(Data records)
-------

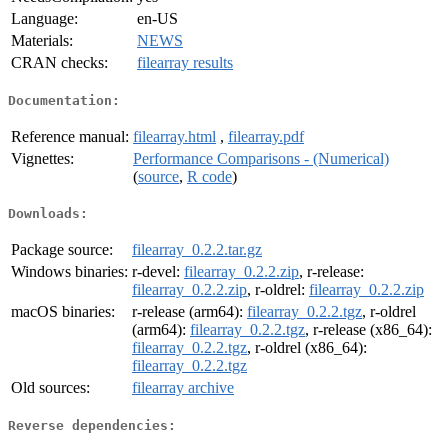
Language:
en-US
Materials:
NEWS
CRAN checks:
filearray results
Documentation:
Reference manual:
filearray.html
,
filearray.pdf
Vignettes:
Performance Comparisons - (Numerical)
(
source
,
R code
)
Downloads:
Package source:
filearray_0.2.2.tar.gz
Windows binaries:
r-devel:
filearray_0.2.2.zip
, r-release:
filearray_0.2.2.zip
, r-oldrel:
filearray_0.2.2.zip
macOS binaries:
r-release (arm64):
filearray_0.2.2.tgz
, r-oldrel
(arm64):
filearray_0.2.2.tgz
, r-release (x86_64):
filearray_0.2.2.tgz
, r-oldrel (x86_64):
filearray_0.2.2.tgz
Old sources:
filearray archive
Reverse dependencies:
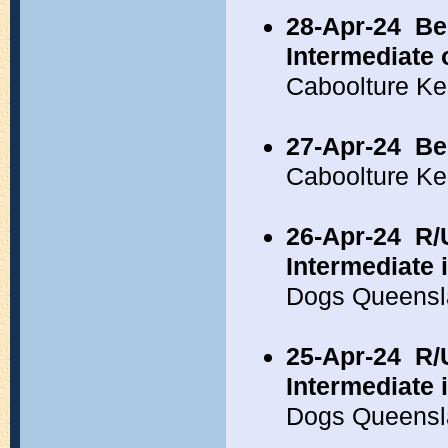
28-Apr-24
Be
Intermediate 
Caboolture K
27-Apr-24
Be
Caboolture Ke
26-Apr-24
R/
Intermediate 
Dogs Queensl
25-Apr-24
R/
Intermediate 
Dogs Queensl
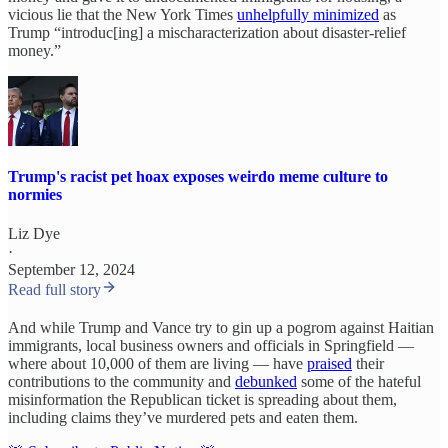
vicious lie that the New York Times
unhelpfully minimized
as
Trump “introduc[ing] a mischaracterization about disaster-relief
money.”
Trump's racist pet hoax exposes weirdo meme culture to
normies
Liz Dye
·
September 12, 2024
Read full story
And while Trump and Vance try to gin up a pogrom against Haitian
immigrants, local business owners and officials in Springfield —
where about 10,000 of them are living — have
praised
their
contributions to the community and
debunked
some of the hateful
misinformation the Republican ticket is spreading about them,
including claims they’ve murdered pets and eaten them.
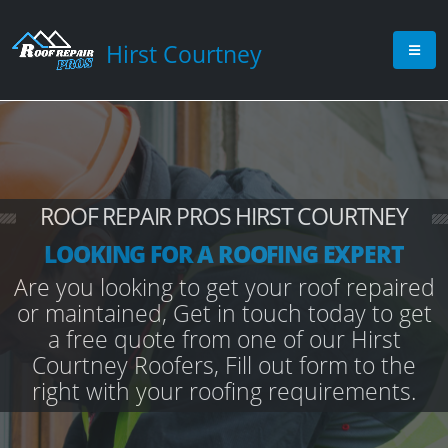
Hirst Courtney
ROOF REPAIR PROS HIRST COURTNEY
LOOKING FOR A ROOFING EXPERT
Are you looking to get your roof repaired
or maintained, Get in touch today to get
a free quote from one of our Hirst
Courtney Roofers, Fill out form to the
right with your roofing requirements.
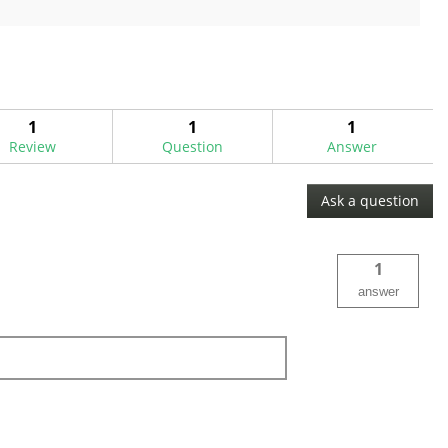
out
of
5
stars.
5
reviews
1
1
1
Review
Question
Answer
Ask a question
1
answer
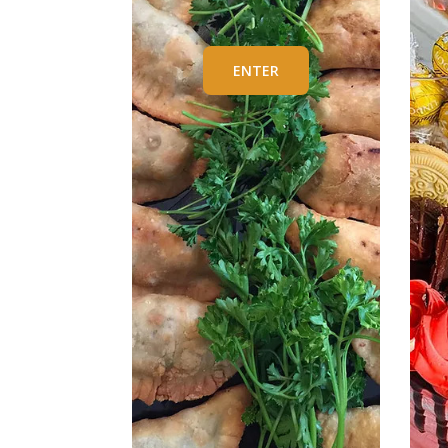
ENTER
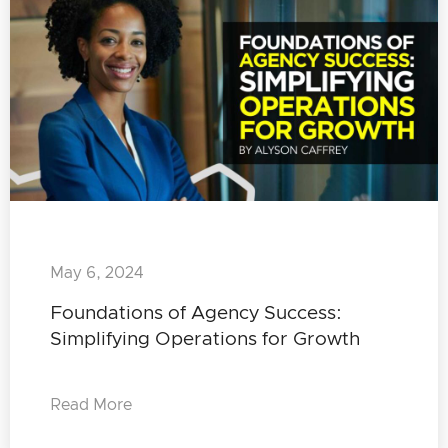
May 6, 2024
Foundations of Agency Success:
Simplifying Operations for Growth
Read More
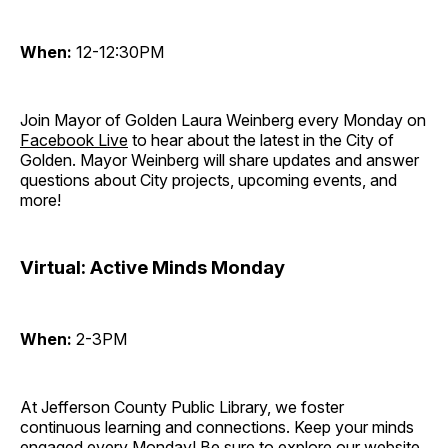
When:
12-12:30PM
Join Mayor of Golden Laura Weinberg every Monday on
Facebook Live
to hear about the latest in the City of
Golden. Mayor Weinberg will share updates and answer
questions about City projects, upcoming events, and
more!
Virtual: Active Minds Monday
When:
2-3PM
At Jefferson County Public Library, we foster
continuous learning and connections. Keep your minds
engaged every Monday! Be sure to explore our website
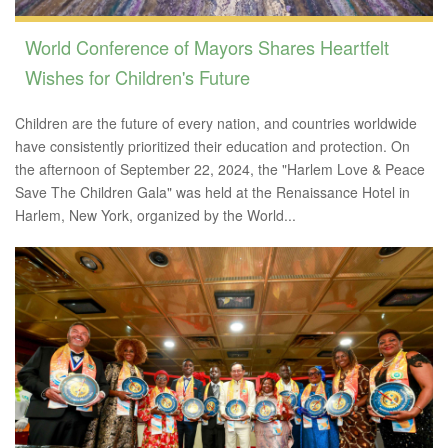
World Conference of Mayors Shares Heartfelt
Wishes for Children's Future
Children are the future of every nation, and countries worldwide
have consistently prioritized their education and protection. On
the afternoon of September 22, 2024, the "Harlem Love & Peace
Save The Children Gala" was held at the Renaissance Hotel in
Harlem, New York, organized by the World...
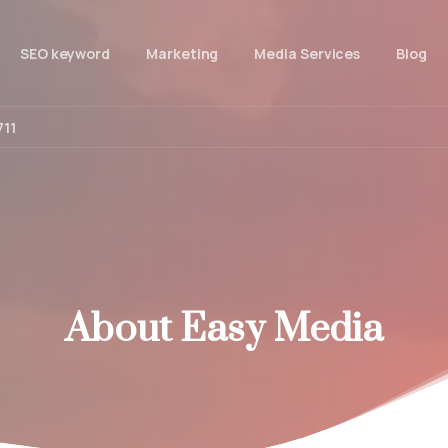
SEO keyword
Marketing
Media Services
Blog
711
About
Easy
Media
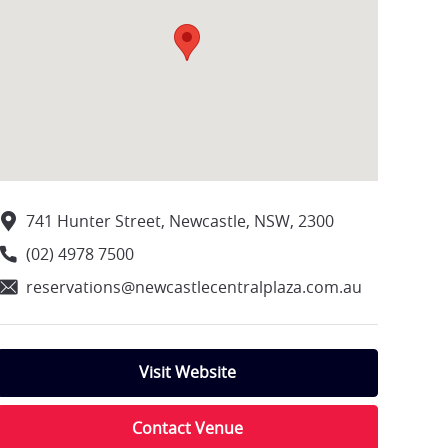
741 Hunter Street, Newcastle, NSW, 2300
(02) 4978 7500
reservations@newcastlecentralplaza.com.au
Visit Website
Contact Venue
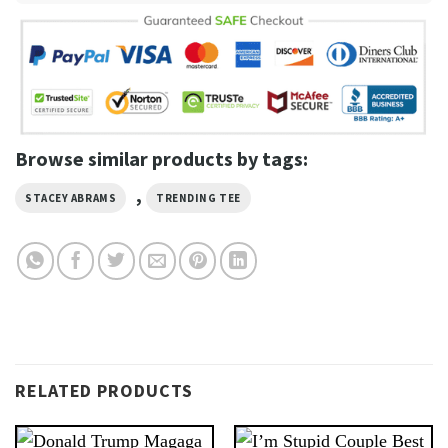
Browse similar products by tags:
,
STACEY ABRAMS
TRENDING TEE
RELATED PRODUCTS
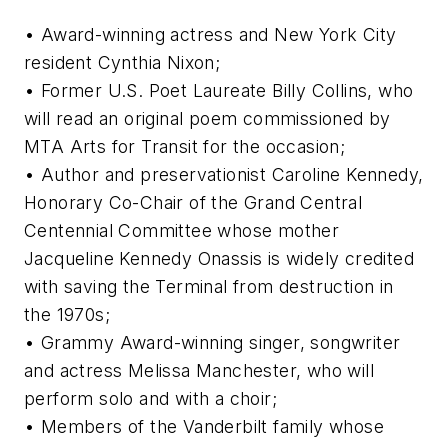
• Award-winning actress and New York City
resident Cynthia Nixon;
• Former U.S. Poet Laureate Billy Collins, who
will read an original poem commissioned by
MTA Arts for Transit for the occasion;
• Author and preservationist Caroline Kennedy,
Honorary Co-Chair of the Grand Central
Centennial Committee whose mother
Jacqueline Kennedy Onassis is widely credited
with saving the Terminal from destruction in
the 1970s;
• Grammy Award-winning singer, songwriter
and actress Melissa Manchester, who will
perform solo and with a choir;
• Members of the Vanderbilt family whose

-------

#### Exercise goal
The records above need to be copied exactly, though not their pictures.

#### Task output
Language:
en-US
Materials:
NEWS
CRAN checks:
filearray results
Documentation:
Reference manual:
filearray.html
,
filearray.pdf
Vignettes:
Performance Comparisons - (Numerical)
(
source
,
R code
)
Downloads:
Package source:
filearray_0.2.2.tar.gz
Windows binaries:
r-devel:
filearray_0.2.2.zip
, r-release:
filearray_0.2.2.zip
, r-oldrel:
filearray_0.2.2.zip
macOS binaries:
r-release (arm64):
filearray_0.2.2.tgz
, r-oldrel
(arm64):
filearray_0.2.2.tgz
, r-release (x86_64):
filearray_0.2.2.tgz
, r-oldrel (x86_64):
filearray_0.2.2.tgz
Old sources:
filearray archive
Reverse dependencies:
28-Apr-24
Be
Intermediate 
Caboolture K
27-Apr-24
Be
Caboolture Ke
26-Apr-24
R/
Intermediate 
Dogs Queensl
25-Apr-24
R/
Intermediate 
Dogs Queensl
vicious lie that the New York Times
unhelpfully minimized
as
Trump “introduc[ing] a mischaracterization about disaster-relief
money.”
Trump's racist pet hoax exposes weirdo meme culture to
normies
Liz Dye
·
September 12, 2024
Read full story
And while Trump and Vance try to gin up a pogrom against Haitian
immigrants, local business owners and officials in Springfield —
where about 10,000 of them are living — have
praised
their
contributions to the community and
debunked
some of the hateful
misinformation the Republican ticket is spreading about them,
including claims they’ve murdered pets and eaten them.
Hirst Courtney
ROOF REPAIR PROS HIRST COURTNEY
LOOKING FOR A ROOFING EXPERT
Are you looking to get your roof repaired
or maintained, Get in touch today to get
a free quote from one of our Hirst
Courtney Roofers, Fill out form to the
right with your roofing requirements.
out
of
5
stars.
5
reviews
1
1
1
Review
Question
Answer
Ask a question
1
answer
ENTER
May 6, 2024
Foundations of Agency Success:
Simplifying Operations for Growth
Read More
When:
12-12:30PM
Join Mayor of Golden Laura Weinberg every Monday on
Facebook Live
to hear about the latest in the City of
Golden. Mayor Weinberg will share updates and answer
questions about City projects, upcoming events, and
more!
Virtual: Active Minds Monday
When:
2-3PM
At Jefferson County Public Library, we foster
continuous learning and connections. Keep your minds
engaged every Monday! Be sure to explore our website
World Conference of Mayors Shares Heartfelt
Wishes for Children's Future
Children are the future of every nation, and countries worldwide
have consistently prioritized their education and protection. On
the afternoon of September 22, 2024, the "Harlem Love & Peace
Save The Children Gala" was held at the Renaissance Hotel in
Harlem, New York, organized by the World...
SEO keyword
Marketing
Media Services
Blog
711
About
Easy
Media
741 Hunter Street, Newcastle, NSW, 2300
(02) 4978 7500
reservations@newcastlecentralplaza.com.au
Visit Website
Contact Venue
Browse similar products by tags:
,
STACEY ABRAMS
TRENDING TEE
RELATED PRODUCTS
• Award-winning actress and New York City
resident Cynthia Nixon;
• Former U.S. Poet Laureate Billy Collins, who
will read an original poem commissioned by
MTA Arts for Transit for the occasion;
• Author and preservationist Caroline Kennedy,
Honorary Co-Chair of the Grand Central
Centennial Committee whose mother
Jacqueline Kennedy Onassis is widely credited
with saving the Terminal from destruction in
the 1970s;
• Grammy Award-winning singer, songwriter
and actress Melissa Manchester, who will
perform solo and with a choir;
• Members of the Vanderbilt family whose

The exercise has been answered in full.